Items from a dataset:

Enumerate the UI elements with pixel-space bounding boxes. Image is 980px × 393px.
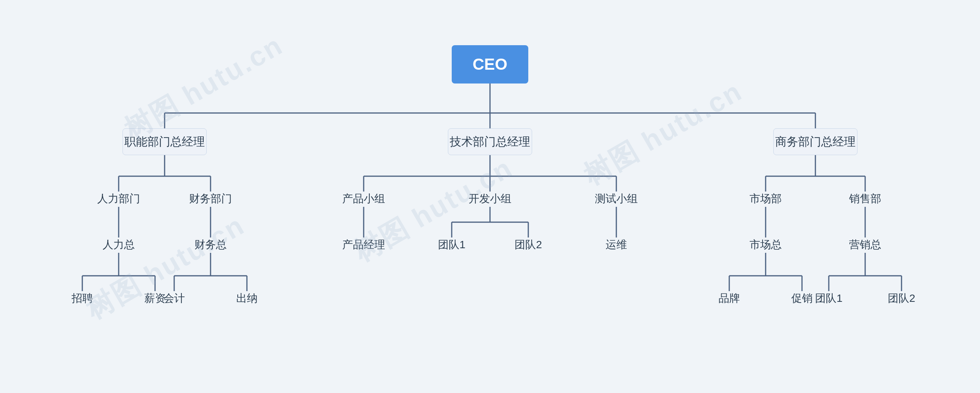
ops-node: 运维	[593, 237, 639, 252]
dev-group-node: 开发小组	[467, 192, 513, 206]
vp-tech-node: 技术部门总经理	[448, 128, 532, 155]
prod-mgr-node: 产品经理	[341, 237, 387, 252]
cashier-node: 出纳	[224, 291, 270, 306]
mktg-mgr-label: 营销总	[849, 237, 881, 252]
vp-biz-node: 商务部门总经理	[773, 128, 858, 155]
account-node: 会计	[151, 291, 197, 306]
test-group-label: 测试小组	[595, 192, 638, 206]
team2-label: 团队2	[514, 237, 542, 252]
watermark-2: 树图 hutu.cn	[347, 149, 519, 270]
sales-dept-label: 销售部	[849, 192, 881, 206]
ops-label: 运维	[606, 237, 627, 252]
mkt-dept-node: 市场部	[743, 192, 789, 206]
mkt-mgr-node: 市场总	[743, 237, 789, 252]
watermark-3: 树图 hutu.cn	[577, 73, 749, 193]
account-label: 会计	[163, 291, 185, 306]
recruit-node: 招聘	[59, 291, 105, 306]
cashier-label: 出纳	[236, 291, 258, 306]
hr-dept-node: 人力部门	[96, 192, 142, 206]
sales-dept-node: 销售部	[842, 192, 888, 206]
biz-team2-node: 团队2	[879, 291, 924, 306]
watermark-4: 树图 hutu.cn	[79, 207, 252, 328]
ceo-label: CEO	[472, 55, 507, 74]
vp-biz-label: 商务部门总经理	[775, 134, 856, 150]
prod-group-label: 产品小组	[342, 192, 385, 206]
recruit-label: 招聘	[72, 291, 93, 306]
chart-container: 树图 hutu.cn 树图 hutu.cn 树图 hutu.cn 树图 hutu…	[0, 0, 980, 393]
fin-dept-node: 财务部门	[188, 192, 234, 206]
brand-node: 品牌	[706, 291, 752, 306]
hr-mgr-label: 人力总	[103, 237, 135, 252]
team2-node: 团队2	[505, 237, 551, 252]
team1-node: 团队1	[429, 237, 475, 252]
biz-team2-label: 团队2	[888, 291, 915, 306]
fin-mgr-label: 财务总	[194, 237, 227, 252]
mkt-mgr-label: 市场总	[750, 237, 782, 252]
fin-dept-label: 财务部门	[189, 192, 232, 206]
mktg-mgr-node: 营销总	[842, 237, 888, 252]
prod-mgr-label: 产品经理	[342, 237, 385, 252]
team1-label: 团队1	[438, 237, 466, 252]
vp-func-node: 职能部门总经理	[122, 128, 207, 155]
hr-mgr-node: 人力总	[96, 237, 142, 252]
biz-team1-label: 团队1	[815, 291, 843, 306]
fin-mgr-node: 财务总	[188, 237, 234, 252]
vp-tech-label: 技术部门总经理	[450, 134, 530, 150]
prod-group-node: 产品小组	[341, 192, 387, 206]
brand-label: 品牌	[719, 291, 740, 306]
test-group-node: 测试小组	[593, 192, 639, 206]
mkt-dept-label: 市场部	[750, 192, 782, 206]
ceo-node: CEO	[452, 45, 528, 84]
biz-team1-node: 团队1	[806, 291, 852, 306]
dev-group-label: 开发小组	[469, 192, 511, 206]
hr-dept-label: 人力部门	[97, 192, 140, 206]
vp-func-label: 职能部门总经理	[124, 134, 205, 150]
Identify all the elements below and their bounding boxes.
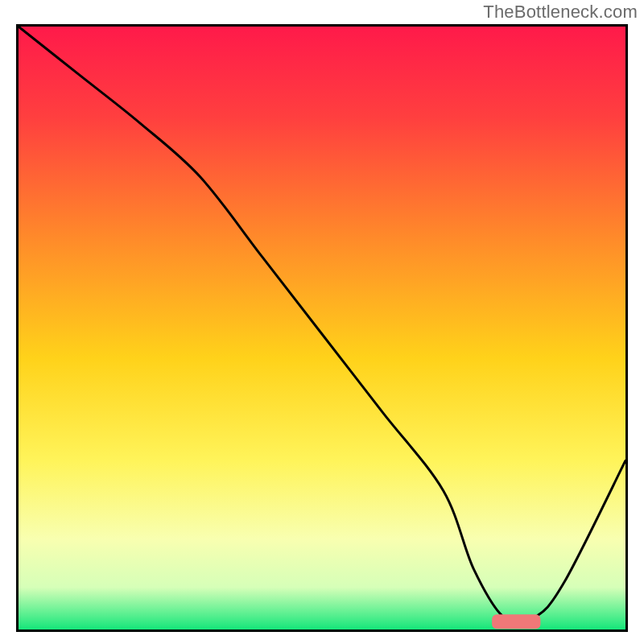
- plot-area: [16, 24, 628, 632]
- gradient-fill: [19, 27, 625, 630]
- chart-svg: [19, 27, 625, 630]
- chart-frame: TheBottleneck.com: [0, 0, 644, 644]
- optimal-range-bar: [492, 614, 540, 629]
- watermark-text: TheBottleneck.com: [483, 2, 638, 23]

— YOUR TASK —
When a line in the records above contains the word "sales", copy it.

— ANSWER TO THE EXERCISE —
sales-dept-label: 销售部	[849, 192, 881, 206]
sales-dept-node: 销售部	[842, 192, 888, 206]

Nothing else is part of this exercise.